← Back to context

Comment by DrScientist

1 day ago

You are missing the point - sure a particular enzyme's function is resilent to large levels of substitution because:

1. The number of residues actively involved in catalysis might be small and 2. Most other residues can be safely replaced with something else either similar if part of the structure or anything if the side chain is pointing out on the surface.

However, the point the article is making is that for different functions the same basic folds seem to be used again and again.

Is that because the stable protein fold structural space is actually small ( due to the limited secondard structure patterns used etc ), or is that because evolution hasn't had time to to search the enormous available structural space?

ie is it a sampling problem or an instrinic property of protein space.

The fact that some of the ML approaches mentioned can now design completely novel folds suggests it is at least partially a sampling problem.

This to me isn't surprising - the idea that evolution is somehow complete and all possible solutions have already been explored seems to me to be unlikely - a lot of evolution happens via gene duplication and then gradual functional drift - which would favour reuse of existing folds over the generation of completely new ones.

It seems just obvious that it's at least a sampling problem. Assuming an average protein length of 400 amino acids and 20 possible amino acids, that's about 10^520 different possibilities for sequences, which is a mind-bogglingly large number.

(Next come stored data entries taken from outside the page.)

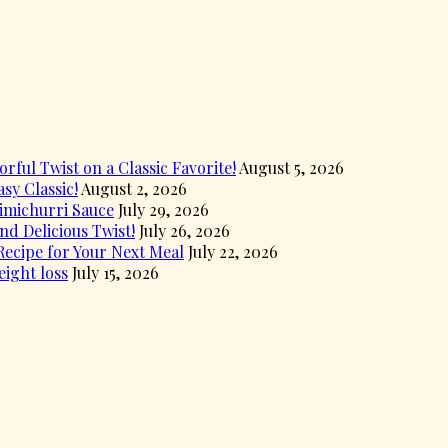
rful Twist on a Classic Favorite!
August 5, 2026
sy Classic!
August 2, 2026
himichurri Sauce
July 29, 2026
d Delicious Twist!
July 26, 2026
ecipe for Your Next Meal
July 22, 2026
eight loss
July 15, 2026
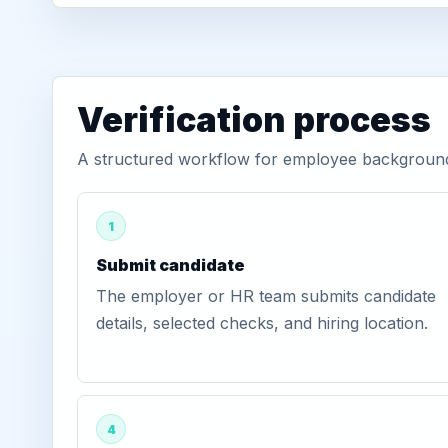
Verification process
A structured workflow for employee background 
1
Submit candidate
The employer or HR team submits candidate
details, selected checks, and hiring location.
4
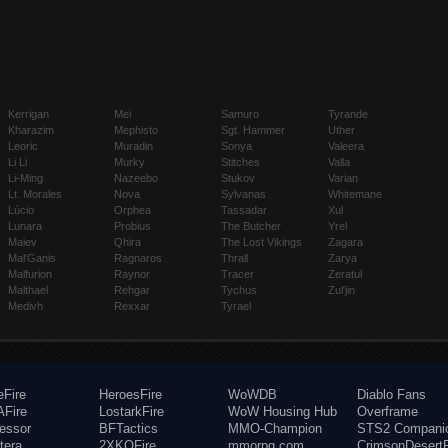
Kerrigan
Mei
Samuro
Tyrande
Kharazim
Mephisto
Sgt. Hammer
Uther
Leoric
Muradin
Sonya
Valeera
Li Li
Murky
Stitches
Valla
Li-Ming
Nazeebo
Stukov
Varian
Lt. Morales
Nova
Sylvanas
Whitemane
Lúcio
Orphea
Tassadar
Xul
Lunara
Probius
The Butcher
Yrel
Maiev
Qhira
The Lost Vikings
Zagara
Mal'Ganis
Ragnaros
Thrall
Zarya
Malfurion
Raynor
Tracer
Zeratul
Malthael
Rehgar
Tychus
Zul'jin
Medivh
Rexxar
Tyrael
eFire
HeroesFire
WoWDB
Diablo Fans
Fire
LostarkFire
WoW Housing Hub
Overframe
fessor
BFTactics
MMO-Champion
STS2 Compani
tera
2XKOFire
mmorpg.com
CrimsonDesertF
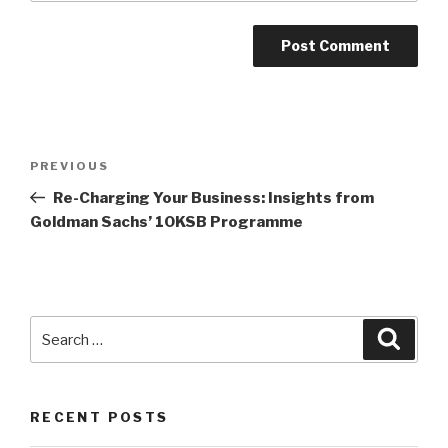
Post
Previous
PREVIOUS
navigation
Post
Re-Charging Your Business: Insights from
Goldman Sachs’ 10KSB Programme
Search
Searc
for:
RECENT POSTS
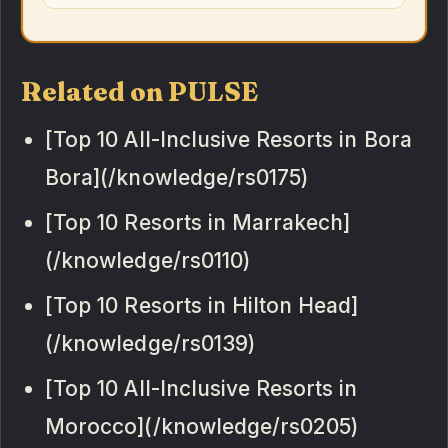
Related on PULSE
[Top 10 All-Inclusive Resorts in Bora
Bora](/knowledge/rs0175)
[Top 10 Resorts in Marrakech]
(/knowledge/rs0110)
[Top 10 Resorts in Hilton Head]
(/knowledge/rs0139)
[Top 10 All-Inclusive Resorts in
Morocco](/knowledge/rs0205)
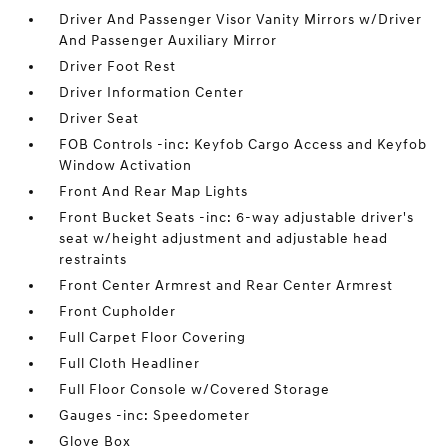
Driver And Passenger Visor Vanity Mirrors w/Driver
And Passenger Auxiliary Mirror
Driver Foot Rest
Driver Information Center
Driver Seat
FOB Controls -inc: Keyfob Cargo Access and Keyfob
Window Activation
Front And Rear Map Lights
Front Bucket Seats -inc: 6-way adjustable driver's
seat w/height adjustment and adjustable head
restraints
Front Center Armrest and Rear Center Armrest
Front Cupholder
Full Carpet Floor Covering
Full Cloth Headliner
Full Floor Console w/Covered Storage
Gauges -inc: Speedometer
Glove Box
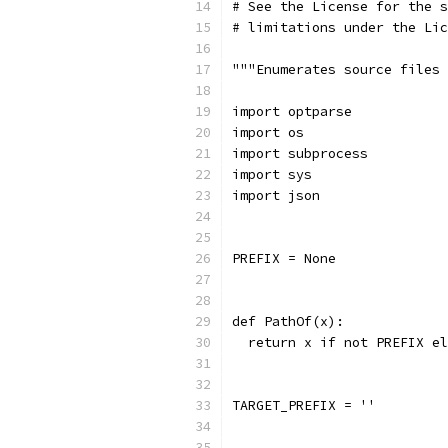
# See the License for the s
# limitations under the Lic
"""Enumerates source files 
import optparse
import os
import subprocess
import sys
import json
PREFIX = None
def PathOf(x):
  return x if not PREFIX el
TARGET_PREFIX = ''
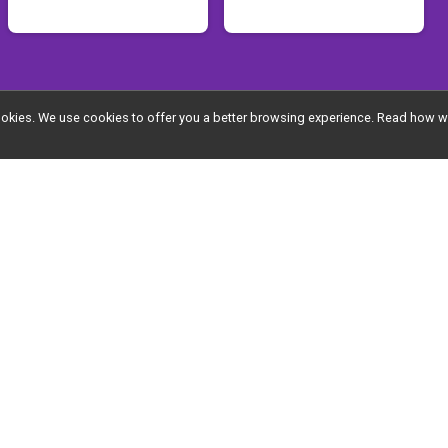
Supporter Sponsor
l cookies. We use cookies to offer you a better browsing experience. Read ho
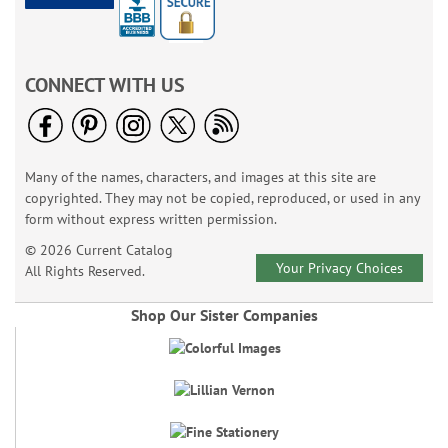
CONNECT WITH US
Many of the names, characters, and images at this site are
copyrighted. They may not be copied, reproduced, or used in any
form without express written permission.
© 2026 Current Catalog
Your Privacy Choices
All Rights Reserved.
Shop Our Sister Companies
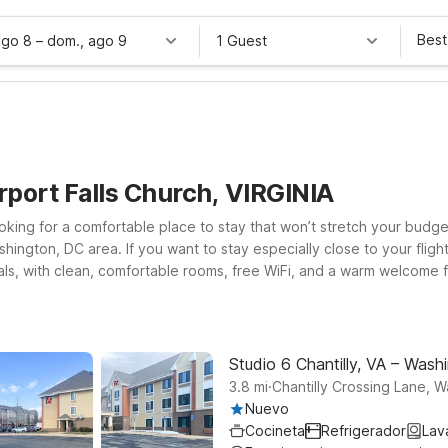
Best
ago 8
–
dom., ago 9
1 Guest
rport Falls Church, VIRGINIA
 looking for a comfortable place to stay that won’t stretch your bud
ington, DC area. If you want to stay especially close to your flight
nals, with clean, comfortable rooms, free WiFi, and a warm welcome for
ton Blvd puts you near major highways, dining, and shopping while k
 Washington DC Southwest for straightforward access to DC, Norther
iendly rates, and a friendly team ready to help you make the most o
Studio 6 Chantilly, VA – Washi
.
3.8
mi
Chantilly Crossing Lane, 
Nuevo
Cocineta
Refrigerador
Lav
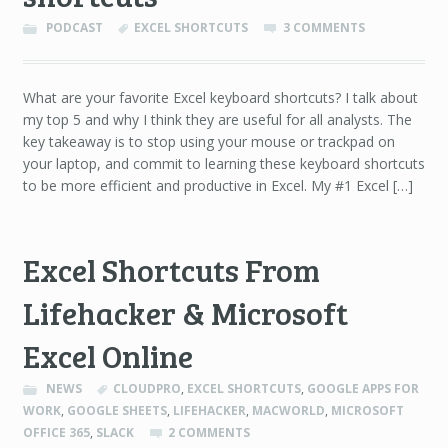
PODCAST
EXCEL SHORTCUTS
3 COMMENTS
What are your favorite Excel keyboard shortcuts? I talk about
my top 5 and why I think they are useful for all analysts. The
key takeaway is to stop using your mouse or trackpad on
your laptop, and commit to learning these keyboard shortcuts
to be more efficient and productive in Excel. My #1 Excel […]
Excel Shortcuts From
Lifehacker & Microsoft
Excel Online
NEWS
CLOUDPRO
,
EXCEL SHORTCUTS
,
GOOGLE APPS FOR
WORK
,
GOOGLE SHEETS
,
LIFEHACKER
,
MACWORLD
,
MICROSOFT
OFFICE 365
,
SLACK
2 COMMENTS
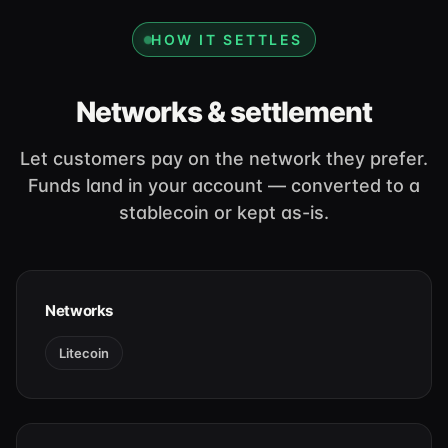
HOW IT SETTLES
Networks & settlement
Let customers pay on the network they prefer.
Funds land in your account — converted to a
stablecoin or kept as-is.
Networks
Litecoin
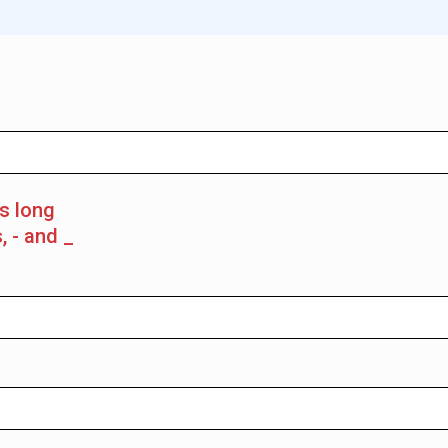
rs long
, - and _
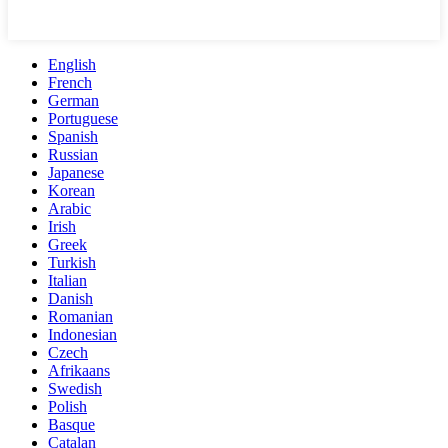
English
French
German
Portuguese
Spanish
Russian
Japanese
Korean
Arabic
Irish
Greek
Turkish
Italian
Danish
Romanian
Indonesian
Czech
Afrikaans
Swedish
Polish
Basque
Catalan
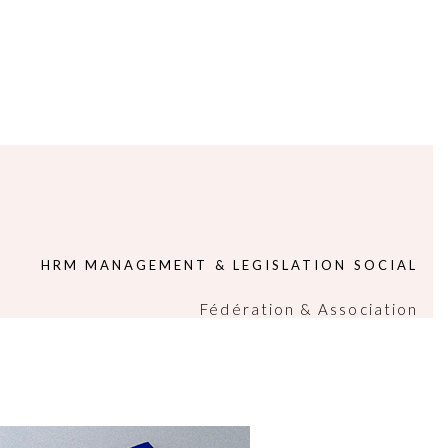
HRM MANAGEMENT & LEGISLATION SOCIAL
Fédération & Association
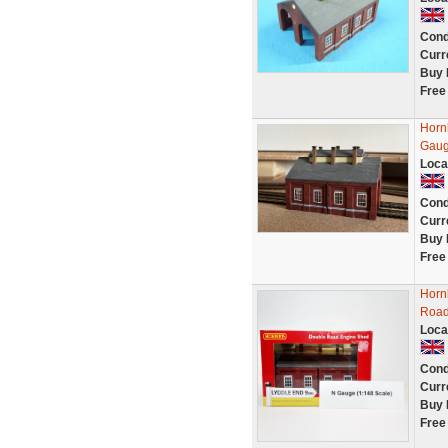
Cond
Curr
Buy 
Free
Horn
Gaug
Loca
Cond
Curr
Buy 
Free
Horn
Road
Loca
Cond
Curr
Buy 
Free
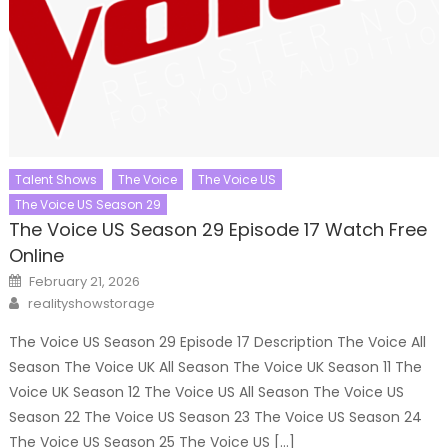
Talent Shows
The Voice
The Voice US
The Voice US Season 29
The Voice US Season 29 Episode 17 Watch Free
Online
Posted
February 21, 2026
on
Author
realityshowstorage
The Voice US Season 29 Episode 17 Description The Voice All
Season The Voice UK All Season The Voice UK Season 11 The
Voice UK Season 12 The Voice US All Season The Voice US
Season 22 The Voice US Season 23 The Voice US Season 24
The Voice US Season 25 The Voice US […]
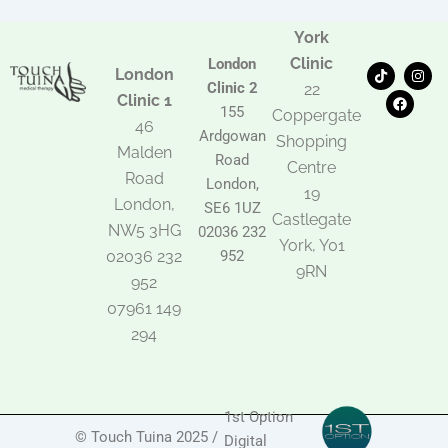
York
Clinic
London
T
F
I
London
i
a
n
Clinic 2
22
k
c
s
Clinic 1
t
e
t
155
Coppergate
o
b
a
46
Ardgowan
k
o
g
Shopping
Malden
o
r
Road
k
a
Centre
Road
m
London,
19
London,
SE6 1UZ
Castlegate
NW5 3HG
02036 232
York, Y01
02036 232
952
9RN
952
07961 149
294
1st Option
© Touch Tuina 2025 /
Digital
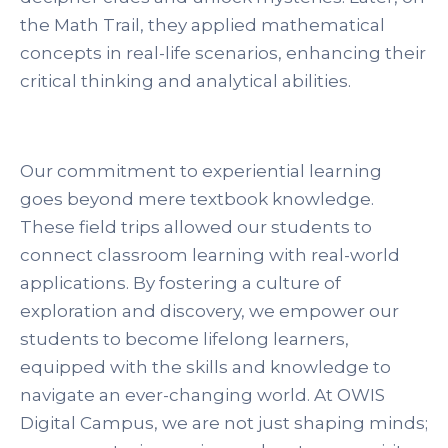
the Math Trail, they applied mathematical
concepts in real-life scenarios, enhancing their
critical thinking and analytical abilities.
Our commitment to experiential learning
goes beyond mere textbook knowledge.
These field trips allowed our students to
connect classroom learning with real-world
applications. By fostering a culture of
exploration and discovery, we empower our
students to become lifelong learners,
equipped with the skills and knowledge to
navigate an ever-changing world. At OWIS
Digital Campus, we are not just shaping minds;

We haven't even begun to explore the biological universe.

  • Sure - though because of the functional overlap of amino acids already discussed the functional/structural space could be a lot smaller ( though still massive ) - ie is choosing D or E at a particular position "different" in most situations?

    And if you take it up a level of abstraction and say there are 4 ( ish ) basic types of secondary structure ( helix, turn, sheet, disordered ). Then you could argue the structural space is even smaller still.

    Or put it another way if you can have sequences with 30% identity or lower with the same fold - that's a awful lot of different unique combinations that collapse into a single structural space.

    And on the flip side - what we don't know is what percentage of sequence space don't actually result in a functional fold - ie results in instability and multiple stable or unstable conformations.

    So it could be we are close to all the possible folds ( where fold is a single stable form - obviously there are quite a lot of disordered states - but I'm not including those in a 'fold' even if evolution uses unstructured states as well) already.